Although the lizard kept falling asleep, the kids enjoyed petting it after the show.
Rainforest Reptiles slithered their way into the Medfield Library on Friday afternoon, with Sarah Fleischmnn bringing her snakes, lizards and tortoises to a crowd of excited children.
Fleischmann has a unique background; she has worked with animals for ten years and has even worked with grey wolves and rattlesnakes in the past. After talking about rattlesnakes, she reached into the box and watched as the room’s adults suddenly got very got nervous. She popped back up with a smile and acknowledged: “I don’t have a rattlesnake with me. My boss wouldn’t let me do that.” While she didn’t have any animals that dangerous with her, she did have an American alligator, a tortoise, a common boa and a tegu lizard.
First, Fleischmann brought out Daisy the tortoise and explained how her shell wasn’t smooth like a sea turtle, because she doesn’t need to cut through the water like a turtle.

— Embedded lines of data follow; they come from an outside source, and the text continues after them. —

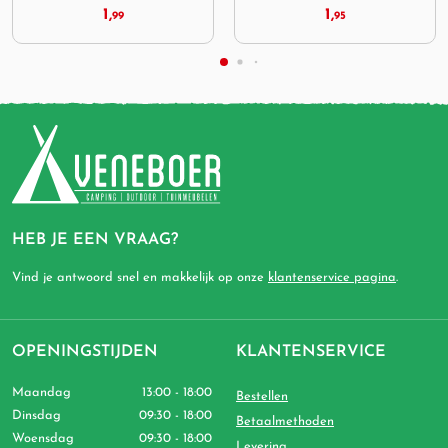
1,
1,
99
95
HEB JE EEN VRAAG?
Vind je antwoord snel en makkelijk op onze
klantenservice pagina
.
OPENINGSTIJDEN
KLANTENSERVICE
Maandag
13:00 - 18:00
Bestellen
Dinsdag
09:30 - 18:00
Betaalmethoden
Woensdag
09:30 - 18:00
Levering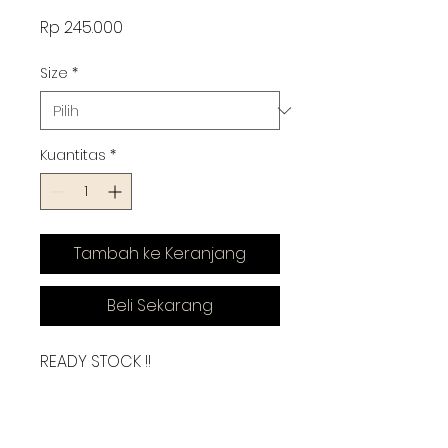
Harga
Rp 245.000
Size
*
Kuantitas
*
Tambah ke Keranjang
Beli Sekarang
READY STOCK !!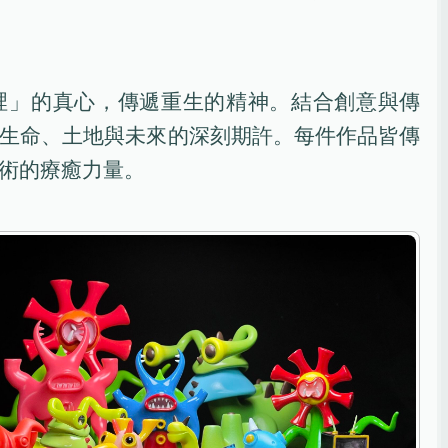
裡」的真心，傳遞重生的精神。結合創意與傳
生命、土地與未來的深刻期許。每件作品皆傳
術的療癒力量。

In fact, Daisy can’t swim. When she asked the crowd what they thought Daisy ate, one child answered “food,” which Fleischmann explained is generally true. “But once she did try to eat my shoelace,” she added. After explaining that Daisy is an herbivore and how tortoises are always crying to clear dirt out of their eyes, Fleischmann put Daisy away and brought out Sephura, the black and white tegu lizard.
Sephura was only five years old, though she will live to fifty. While she easily fit on Fleischmann’s shoulder, Fleischmann asked if she was tall. Though barely over five feet, the young children said she was, which Fleischmann appreciated. She then informed the kids when fully grown, the lizard would be as long as she is tall.

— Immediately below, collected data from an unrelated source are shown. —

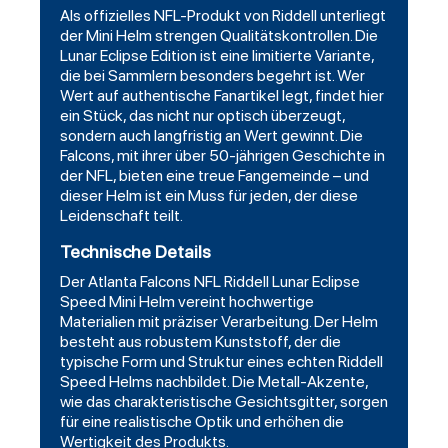
Als offizielles NFL-Produkt von Riddell unterliegt
der Mini Helm strengen Qualitätskontrollen. Die
Lunar Eclipse Edition ist eine limitierte Variante,
die bei Sammlern besonders begehrt ist. Wer
Wert auf authentische Fanartikel legt, findet hier
ein Stück, das nicht nur optisch überzeugt,
sondern auch langfristig an Wert gewinnt. Die
Falcons, mit ihrer über 50-jährigen Geschichte in
der NFL, bieten eine treue Fangemeinde – und
dieser Helm ist ein Muss für jeden, der diese
Leidenschaft teilt.
Technische Details
Der Atlanta Falcons NFL Riddell Lunar Eclipse
Speed Mini Helm vereint hochwertige
Materialien mit präziser Verarbeitung. Der Helm
besteht aus robustem Kunststoff, der die
typische Form und Struktur eines echten Riddell
Speed Helms nachbildet. Die Metall-Akzente,
wie das charakteristische Gesichtsgitter, sorgen
für eine realistische Optik und erhöhen die
Wertigkeit des Produkts.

Next came JujuBeans the python (or Mr. Beans, “for those of you old enough to get the reference”). Fleischmann invited a girl to feel the snake and noted that rather than being slimy, it actually felt like a basketball. It was wrapping itself around Fleischmann, thinking that she was a tree - something Fleischmann attributed to JujuBeans’ bad eyesight.
Before the kids were allowed to gather around and pet the animals, Fleischmann had one more friend to show them. It was Little Mikey, the American alligator. While Fleischmann acknowledged the alligator wasn’t from the rainforest, she did have a trick up her sleeve to keep the kids entertained. She asked the kids to wave to the alligator, then used its arm to wave back. After telling the kids to stop waving, she ventriloquist dummied the alligator arm to keep waving at them, then feigned anger towards the animal while the children laughed at the perceived rebellion. She also used a reflex hammer to demonstrate how the gator automatically chomps down on something that touches the bottom of its mouth.
With the program completed, Medfielders returned to the late-autumn chill that awaited them outside, armed with thoughts of rainforests and their denizens to keep them warm.